The facts in the present case bring it very close to Sutcliffe v. Heatley, supra, from which the Meserve court quoted. Mr. Neary had suffered the double trauma in 1978 of his wife's death and his second limb amputation. His behavior after the death of his wife (corroborated at a later date by the testimony of Dr. Walton) was abnormal. His delusions about the circumstances of her death while alone perhaps insufficient to demonstrate incapacity to execute a deed, see Meigs v. Dexter, 172 Mass. 217 (1898), if coupled with his other actions and his alcoholism, lead to the conclusion that he was not of sound mind. Although the medical evidence is of a slightly later period and recognizes the possibility of a change between the date of execution of the deed and December 10, I find and rule that the evidence as to the conduct of the defendant from October of 1978 to December 10, 1979 is compelling and demonstrably so strange a pattern as to compel a conclusion that the defendant lacked mental competency when he executed the deed. The deed, therfore, is null and void on this ground.

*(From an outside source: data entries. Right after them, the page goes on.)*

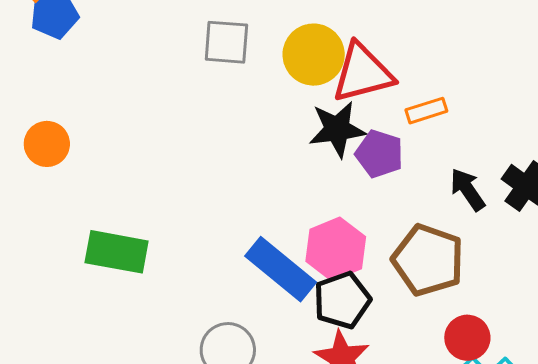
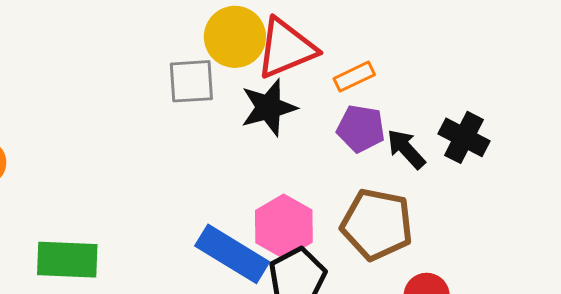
gray square: (226, 42) -> (191, 81), moved
purple pentagon: (379, 154) -> (361, 129), moved

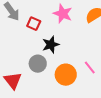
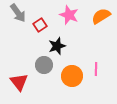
red square: (34, 24) -> (40, 25), turned 32
pink line: (90, 68) -> (96, 69), turned 40

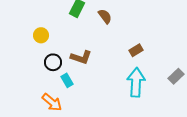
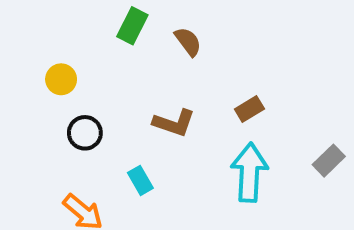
brown L-shape: (81, 57) -> (174, 123), moved
cyan rectangle: (67, 80) -> (140, 180), moved

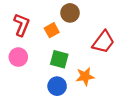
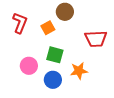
red trapezoid: (103, 42) -> (96, 39), turned 50
pink circle: (18, 57) -> (29, 66), moved

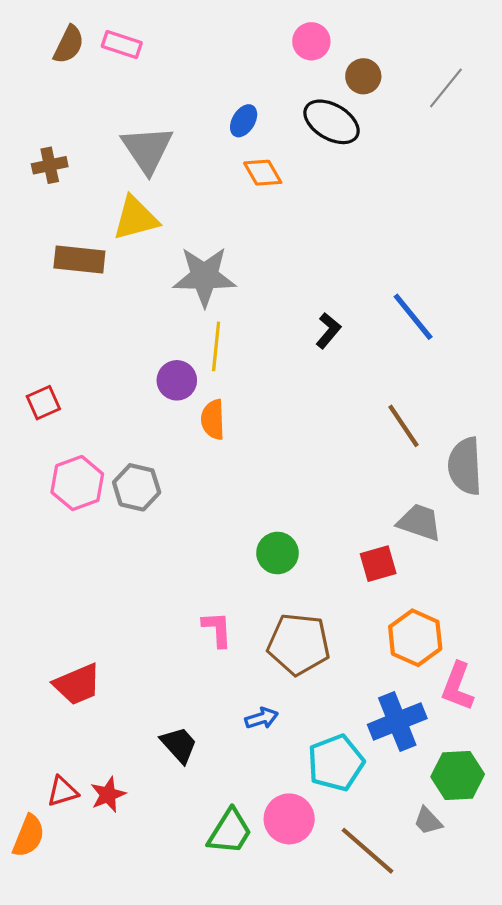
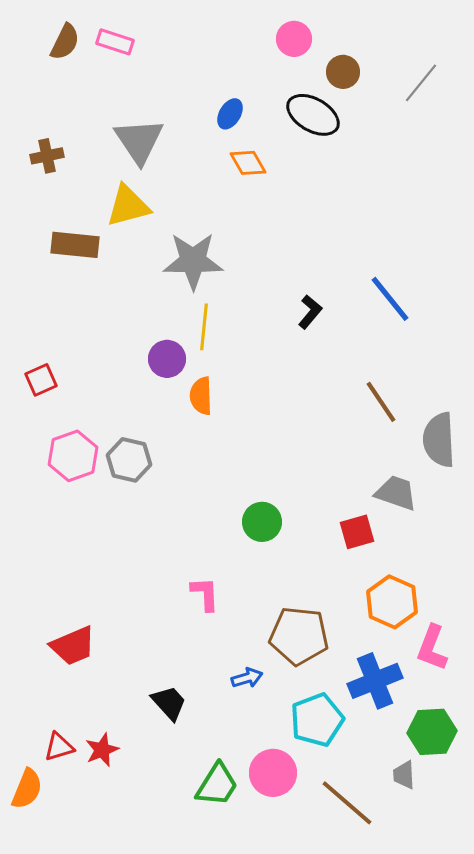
brown pentagon: (299, 644) -> (299, 636), moved
gray trapezoid: (428, 821) -> (404, 775), turned 40

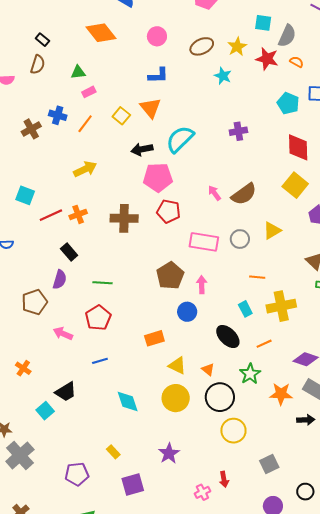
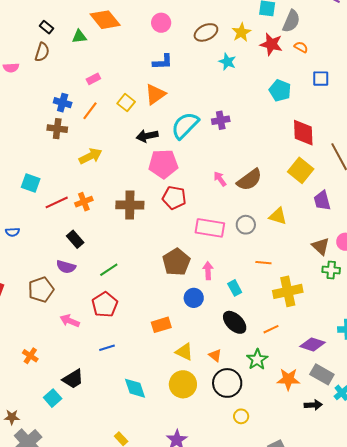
green triangle: (78, 72) -> (79, 37), moved
cyan pentagon: (288, 103) -> (280, 90), moved
orange triangle: (150, 108) -> (155, 94), turned 35
brown cross: (31, 129) -> (57, 129), moved, turned 36
purple cross: (238, 131) -> (221, 120), moved
yellow triangle: (272, 231) -> (278, 216), turned 48
purple semicircle: (60, 280) -> (66, 267), turned 90
green line: (103, 283) -> (109, 270), turned -36
cyan rectangle: (245, 309) -> (235, 288), moved
yellow circle: (233, 431) -> (241, 416), size x0.6

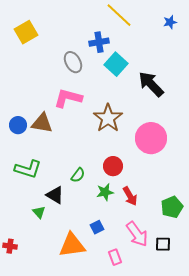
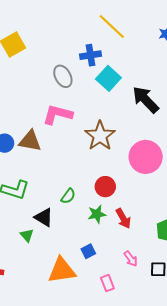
pink arrow: (137, 234) -> (131, 259), size x0.6

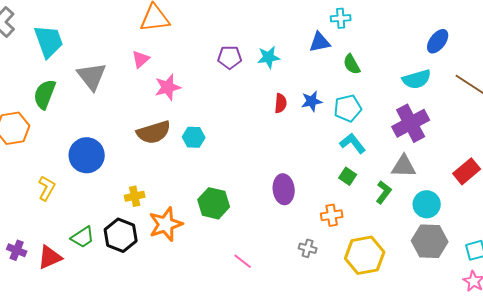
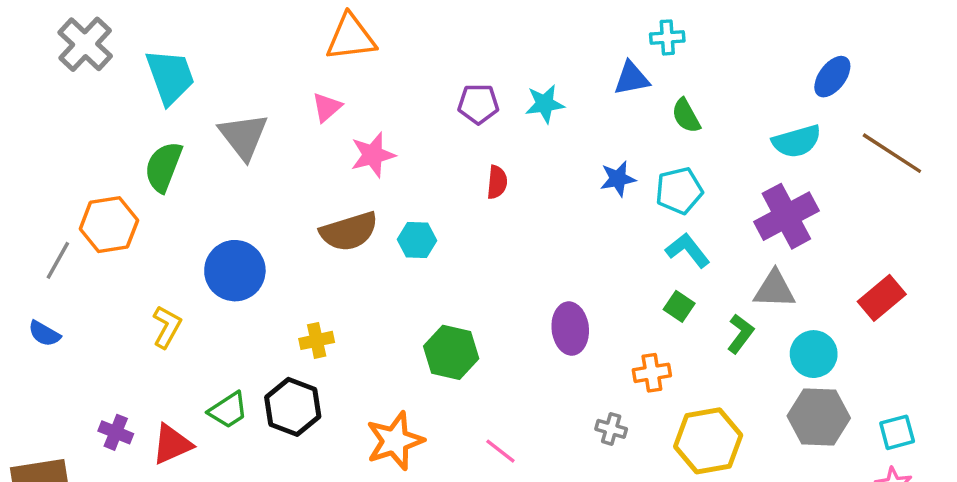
red semicircle: (281, 103) -> (497, 182), moved
orange star: (166, 224) -> (395, 441), moved

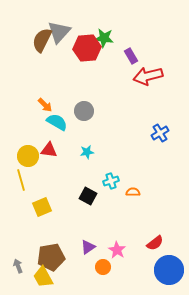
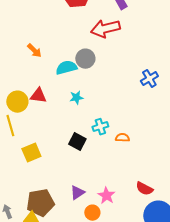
red arrow: (148, 76) -> (105, 29), moved
gray circle: (84, 111) -> (85, 59), moved
cyan semicircle: (57, 122) -> (66, 68), moved, turned -45
red semicircle: (155, 243) -> (144, 189), turned 66

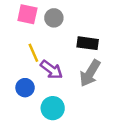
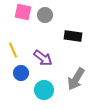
yellow line: (33, 53) -> (13, 50), moved
gray arrow: (90, 73) -> (76, 79), moved

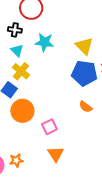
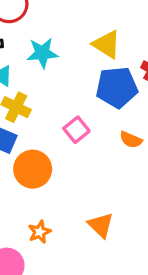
pink square: (49, 127) -> (76, 130), moved
orange star: (16, 160) -> (40, 232), moved

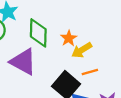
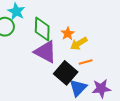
purple triangle: (23, 62) -> (45, 52), moved

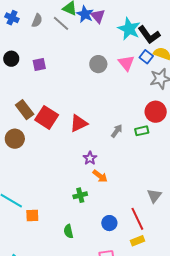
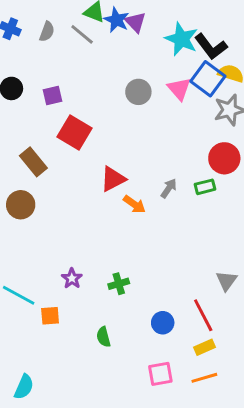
blue square: (146, 57) -> (208, 79), size x1.6
red square: (47, 117) -> (74, 132), moved
purple star: (90, 158) -> (72, 278), moved
orange arrow: (100, 176) -> (134, 204), moved

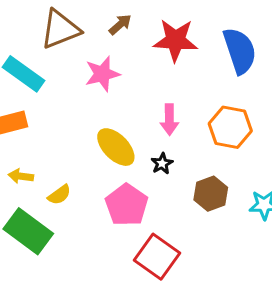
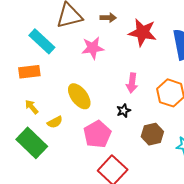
brown arrow: (120, 25) -> (108, 18), turned 35
yellow ellipse: (116, 147) -> (79, 96), moved
yellow arrow: (21, 176) -> (32, 107), turned 35

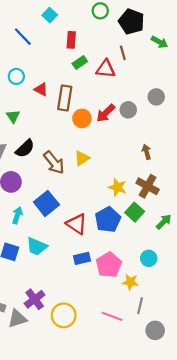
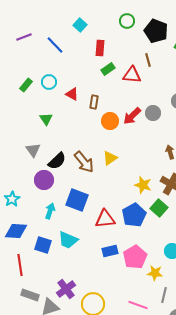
brown rectangle: (65, 98) -> (94, 102), size x0.6
black semicircle: (25, 149) -> (57, 161), moved
blue square: (46, 203) -> (77, 200), turned -30
red triangle: (77, 224) -> (105, 219), turned -40

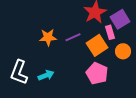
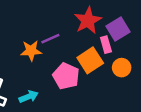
purple line: (73, 37) -> (50, 39), moved
pink pentagon: (97, 73) -> (66, 76), moved

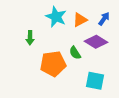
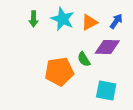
green arrow: (30, 38) -> (34, 19), moved
purple diamond: (96, 42) -> (107, 47), turned -30

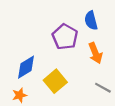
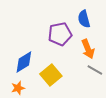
purple pentagon: (65, 37) -> (60, 34), turned 30
gray line: (103, 88) -> (95, 70), moved

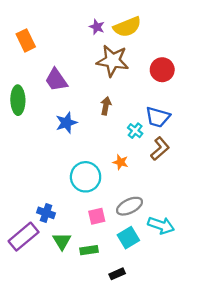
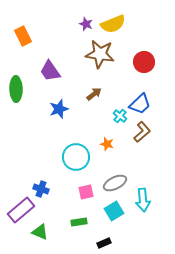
brown arrow: (106, 106) -> (94, 94), turned 42
blue trapezoid: (158, 117) -> (140, 104), turned -60
cyan arrow: (161, 225) -> (143, 200), turned 65
green triangle: (62, 241) -> (40, 232), moved, turned -36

It also is vulnerable to attack on the ground of undue influence. There was no direct evidence that the defendant harangued her father to execute a deed in her favor. Rather it appeared from the evidence that Mr. Neary offered the house to whichever child happened to be present in order to secure a promise of care and companionship. Lyons v. Elston, 211 Mass. 478 , 480-482 (1912). The other children refused the gift whereas the defendant accepted it. Absent direct evidence of improper persuasion to obtain this end, it is clear that "the power of a strong will over an irresolute character or one weakened by disease, over-indulgence or age may be manifest although not shown by gross or palpable instrumentalities." Neill v. Brackett, 234 Mass. 367 , 369 (1920). Mr. Neary was a few months away from a later medical diagnosis of mental incompetency, he was drinking heavily, he acted peculiarly, he was dependent on the defendant with whom he was living, he had no independent advice and the formalities of execution were arranged by the defendant. The conveyance deprived Mr. Neary of the ability to sell or mortgage his real estate in order to obtain funds for his future support or to obtain a real estate tax abatement. He effectively limited his ability to accomplish these ends by putting title jointly in his name and that of the defendant's. The conveyance also favored the child who had most completely severed the family ties. His inability to remember doubtless contributed to this course of action.

Moreover, the defendant can be said to have abused her father's trust and confidence in her by arranging for him to execute a deed in her favor without disclosing all the adverse legal aspects or causing him to obtain independent legal advise. Marshall v. Marshall, Mass. App. Ct. (1980). [Note 1]

I therefore find and rule that the deed is voidable both on the grounds of mental incompetency and undue influence, that even though Mr. Neary presently lacks capacity to avoid the instrument, the other plaintiffs have sufficient interest under the circumstances here to make the determination to avoid the deed, that they have done so, that the deed accordingly is of no force and effect, that the defendant must convey to George Neary all her right, title and interest in the premises at Harris Road in Medford, more specifically described in Certificate of Title No. 105921, issued by said Registry District, that all of the parties are restrained from taking any action in respect to said real estate other than ministerial steps such as the payment of taxes, insurance premiums and utility and water bills and making of usual repairs until the appointment by the Probate Court of a conservator or guardian to assume the management of Mr. Neary's affairs. As Mr. Neary has no legal guardian, I hereby appoint Elliott M. Davidson, Esquire, to act as guardian ad litem for him until the Probate Court appoints a fiduciary.

Judgment accordingly.


FOOTNOTES

[Note 1] Mass. App. Ct. Adv. Sh. (1980) 1767.